*Records*.
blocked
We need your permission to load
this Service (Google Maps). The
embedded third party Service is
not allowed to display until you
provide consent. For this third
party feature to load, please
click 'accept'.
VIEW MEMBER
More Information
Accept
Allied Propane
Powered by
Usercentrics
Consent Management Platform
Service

*Directions*. Some lines of the records may contain the string "third". State how many do, as a number alone.

*Completed exercise*. 2